I did that to her. Not Orion. Me.

“Two people are dead, and they died like I almost did. And he did that to them.”

“Amy, I can’t stop the regeneration process.”

“He doesn’t deserve to live.”

“Would you kill him?”

Amy’s eyes dance back and forth between mine. She couldn’t kill Doc. But her hatred for Orion goes deeper.

“You’re right. Some people don’t deserve a second chance. But Orion—” I pause, unsure of how to explain. “Orion was wrong, yes. But it’s not like he went on a murdering spree or something. He had a reason. He acted out of fear.”

Amy bites her bottom lip, thinking. I know she’s comparing Orion, who thought he was doing the right thing, to Luthor, who knew he was doing wrong.

I want to wrap my arms around her and erase the worry etched on her face, but I know it’s not as simple as that. “Maybe,” I say, turning back to the cryo chamber. “I can’t stop the regeneration… But I can delay it.”

Amy steps aside and lets me focus on the controls on the chamber. I feel two sets of eyes on me: Amy’s, begging me to keep Orion frozen, and Orion’s, pleading to come back to life.

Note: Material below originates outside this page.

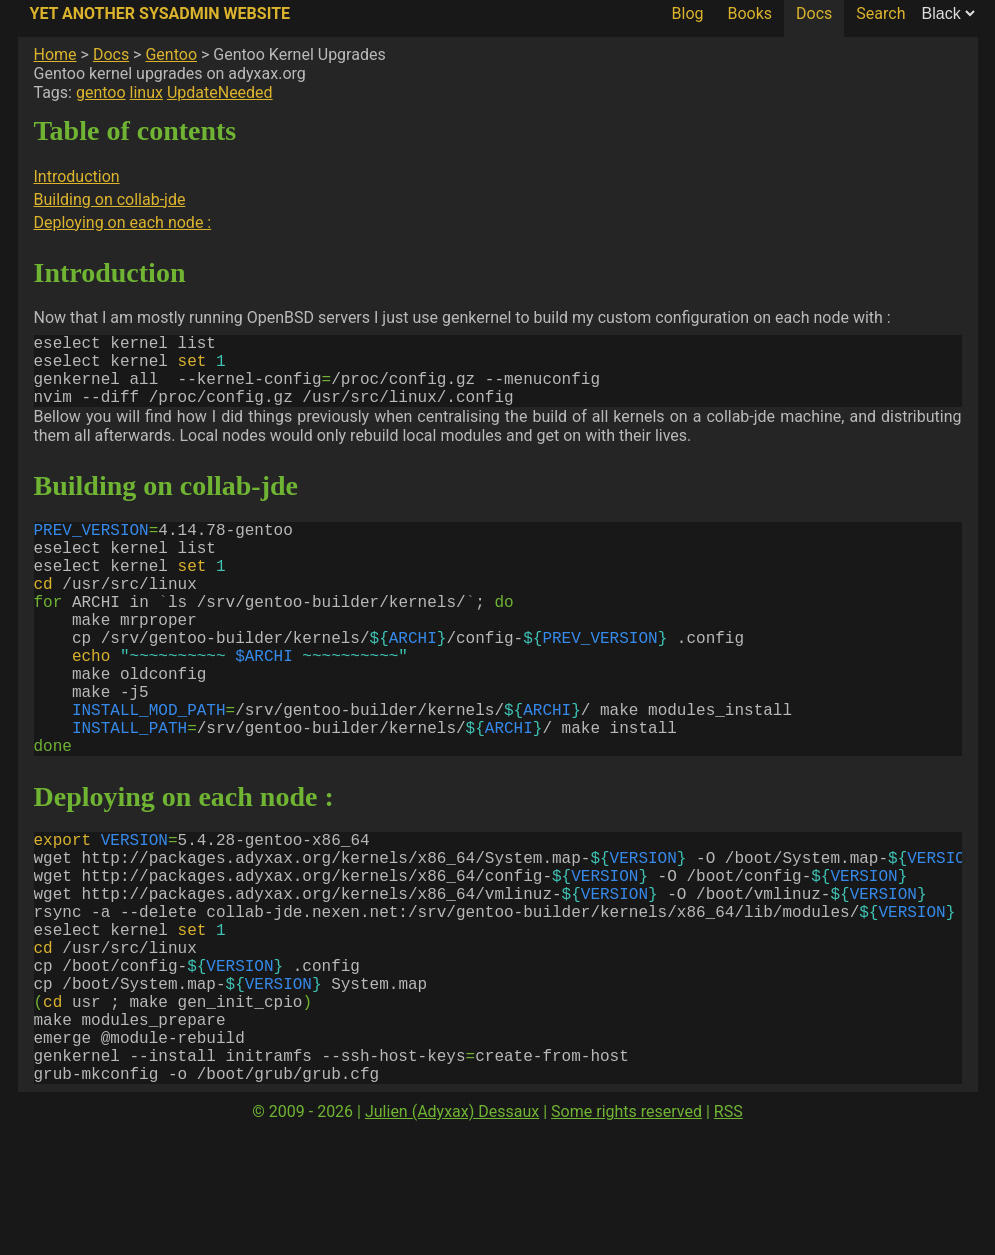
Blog (688, 13)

“I can do it,” I say finally. “I can slow it down.”

“Do it,” Amy says.

I punch the numbers in, adjust the dial, and the countdown clock goes from one day to three.

“Can we keep doing this?” Amy asks. “Every time the countdown clock gets low, can we just add more time?”

I nod slowly.

“That’s what we’ll do, then,” she says, her jaw set. “We’ll just keep backing it up. He doesn’t ever have to wake up.”

Amy stares into Orion’s bulging eyes with a sort of fierce intensity. But I stare at Amy, unable to recognize this girl with such hatred in her heart.